Luckily, the young man who found him was a medical representative at Ranbaxy, so he didn’t panic or give up. He took off my friend’s shoes, loosened his shirt, and kept trying until he responded. Certain now that he was alive, they tried to stop the few stray cars that passed by, some slowed down to look but no one stopped. Finally, two other men on a motorbike agreed to help. They sandwiched him, unconscious, between themselves on a motorbike and took him to hospital.
Somehow, the young couple had the presence of mind and the kindness to collect all my friend’s belongings that were strewn on the road, his helmet, his backpack with his laptop, his motorbike, and to bring them along too. As he was rushed into the Emergency Room, the young man discovered my friend’s cell phone battery was dead, replaced it with his own, and called my friend’s mother. He said, “Hello aunty, I’m your son’s friend on the line. Where in Bangalore do you live?”
Only when my friend’s mother told him she lived in Bombay did the young man tell her gently what had happened as he promised to wait at the hospital until his roommate arrived. We arrived a few minutes after the young couple had left and all I got see of them was the young man’s business card—with his undeniably Muslim name. I couldn’t help but think—for all the power you think you have over your children—you can’t know who will save their lives in the middle of the night.
We are the world’s largest democracy and our strength lies in our pluralism. We are the most diverse nation on earth with countless languages, religions, and cultures. We have one of the most beautiful constitutions. As freshly inked thumbs show up around the city, my heart beats faster as I hope we remember the promise we made to each other long years ago, at the stroke of the midnight hour, when India awoke to life and freedom—justice, liberty, equality and fraternity for us all.
I have always been passionate about development but these days, in moments of exasperation, I sometimes say I don’t care about development at all—what I mean is that development is nothing if it leaves the marginalized behind.
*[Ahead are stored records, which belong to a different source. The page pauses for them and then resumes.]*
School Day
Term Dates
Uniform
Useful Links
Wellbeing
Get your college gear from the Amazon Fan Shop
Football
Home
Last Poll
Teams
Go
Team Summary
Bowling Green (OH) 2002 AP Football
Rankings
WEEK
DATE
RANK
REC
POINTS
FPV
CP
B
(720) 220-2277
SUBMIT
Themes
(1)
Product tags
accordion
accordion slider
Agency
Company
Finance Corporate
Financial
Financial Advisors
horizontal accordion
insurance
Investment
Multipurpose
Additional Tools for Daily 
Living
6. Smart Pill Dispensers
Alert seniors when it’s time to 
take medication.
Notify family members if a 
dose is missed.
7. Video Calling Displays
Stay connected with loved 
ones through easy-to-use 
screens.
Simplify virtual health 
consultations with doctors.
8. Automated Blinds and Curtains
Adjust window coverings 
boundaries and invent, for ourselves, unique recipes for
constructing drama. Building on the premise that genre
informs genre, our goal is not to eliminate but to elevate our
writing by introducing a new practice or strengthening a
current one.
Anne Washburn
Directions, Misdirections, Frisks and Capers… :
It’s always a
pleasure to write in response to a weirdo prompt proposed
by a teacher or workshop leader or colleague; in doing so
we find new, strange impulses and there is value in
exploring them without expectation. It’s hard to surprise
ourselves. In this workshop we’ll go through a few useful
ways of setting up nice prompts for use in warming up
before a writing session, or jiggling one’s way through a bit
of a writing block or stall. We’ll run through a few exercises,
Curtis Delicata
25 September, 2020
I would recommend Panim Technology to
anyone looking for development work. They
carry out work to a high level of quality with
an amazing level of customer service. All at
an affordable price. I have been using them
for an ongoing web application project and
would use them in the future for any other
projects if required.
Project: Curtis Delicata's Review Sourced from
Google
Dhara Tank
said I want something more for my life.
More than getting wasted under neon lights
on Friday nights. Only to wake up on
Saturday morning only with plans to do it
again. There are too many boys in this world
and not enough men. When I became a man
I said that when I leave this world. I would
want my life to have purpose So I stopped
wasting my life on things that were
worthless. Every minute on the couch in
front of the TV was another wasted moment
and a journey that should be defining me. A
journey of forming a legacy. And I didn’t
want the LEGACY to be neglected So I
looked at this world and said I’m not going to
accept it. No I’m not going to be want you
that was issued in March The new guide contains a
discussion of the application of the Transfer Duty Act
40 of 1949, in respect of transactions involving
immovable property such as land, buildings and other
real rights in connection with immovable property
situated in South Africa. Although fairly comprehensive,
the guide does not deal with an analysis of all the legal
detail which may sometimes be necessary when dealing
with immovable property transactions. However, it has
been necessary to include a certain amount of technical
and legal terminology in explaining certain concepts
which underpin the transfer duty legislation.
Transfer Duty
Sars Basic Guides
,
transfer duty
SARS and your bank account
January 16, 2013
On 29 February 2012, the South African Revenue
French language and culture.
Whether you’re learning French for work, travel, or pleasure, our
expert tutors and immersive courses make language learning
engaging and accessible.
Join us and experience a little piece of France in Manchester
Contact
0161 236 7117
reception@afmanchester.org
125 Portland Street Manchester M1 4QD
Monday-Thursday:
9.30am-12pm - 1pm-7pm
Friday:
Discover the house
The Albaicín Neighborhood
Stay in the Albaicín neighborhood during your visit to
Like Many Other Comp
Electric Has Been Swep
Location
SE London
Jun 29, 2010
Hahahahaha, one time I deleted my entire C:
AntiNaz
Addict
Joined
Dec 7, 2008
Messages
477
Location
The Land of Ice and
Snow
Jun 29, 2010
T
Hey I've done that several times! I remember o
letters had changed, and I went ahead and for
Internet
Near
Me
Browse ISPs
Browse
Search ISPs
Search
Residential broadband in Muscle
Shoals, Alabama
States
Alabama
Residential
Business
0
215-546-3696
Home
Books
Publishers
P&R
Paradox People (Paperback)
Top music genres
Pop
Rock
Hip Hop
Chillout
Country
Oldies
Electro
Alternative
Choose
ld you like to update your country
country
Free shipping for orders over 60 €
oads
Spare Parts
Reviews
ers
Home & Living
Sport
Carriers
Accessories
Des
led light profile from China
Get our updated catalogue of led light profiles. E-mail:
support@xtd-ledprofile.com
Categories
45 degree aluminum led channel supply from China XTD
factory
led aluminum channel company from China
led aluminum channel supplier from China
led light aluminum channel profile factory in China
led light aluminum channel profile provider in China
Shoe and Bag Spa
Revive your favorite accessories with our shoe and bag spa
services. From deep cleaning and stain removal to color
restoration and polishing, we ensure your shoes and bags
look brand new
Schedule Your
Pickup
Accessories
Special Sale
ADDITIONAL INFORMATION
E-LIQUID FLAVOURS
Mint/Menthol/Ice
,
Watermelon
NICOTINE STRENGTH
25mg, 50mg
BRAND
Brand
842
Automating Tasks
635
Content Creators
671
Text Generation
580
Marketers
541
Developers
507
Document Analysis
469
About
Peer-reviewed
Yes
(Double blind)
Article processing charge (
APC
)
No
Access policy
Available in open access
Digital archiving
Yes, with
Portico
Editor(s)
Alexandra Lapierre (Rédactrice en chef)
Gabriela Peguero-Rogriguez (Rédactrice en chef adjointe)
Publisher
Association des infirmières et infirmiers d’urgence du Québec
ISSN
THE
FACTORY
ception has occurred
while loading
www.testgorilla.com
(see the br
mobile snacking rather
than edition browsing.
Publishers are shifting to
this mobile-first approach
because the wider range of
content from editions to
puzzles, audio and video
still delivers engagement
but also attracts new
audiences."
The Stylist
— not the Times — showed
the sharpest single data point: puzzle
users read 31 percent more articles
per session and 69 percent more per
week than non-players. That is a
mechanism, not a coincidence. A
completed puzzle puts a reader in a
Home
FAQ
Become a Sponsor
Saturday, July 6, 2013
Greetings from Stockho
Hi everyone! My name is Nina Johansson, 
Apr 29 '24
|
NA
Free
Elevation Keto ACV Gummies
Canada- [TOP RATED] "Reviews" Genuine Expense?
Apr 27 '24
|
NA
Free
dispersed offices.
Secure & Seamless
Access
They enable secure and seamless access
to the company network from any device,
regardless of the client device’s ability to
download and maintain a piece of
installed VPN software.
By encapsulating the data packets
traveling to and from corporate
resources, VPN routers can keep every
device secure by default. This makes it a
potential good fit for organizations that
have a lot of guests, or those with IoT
Development is nothing if it breeds discontent. Regardless of our hemlines, our gender, our religious identities, our modernity, or our traditions, we all belong to India—and India belongs to us all. If we forget this, we forget the promise of India itself.
As I walk the streets of my city in a summer dress beside a young man who gladly relinquished garam rotis with ghee and other privileges of patriarchy when he married me, I am grateful that my parents only whispered to me about happiness. But then I open the newspaper and watch whole women being reduced to relationships—daughters, sisters, wives, mothers—men’s possessions to be protected. And, once again, I am deeply aware that the personal is political.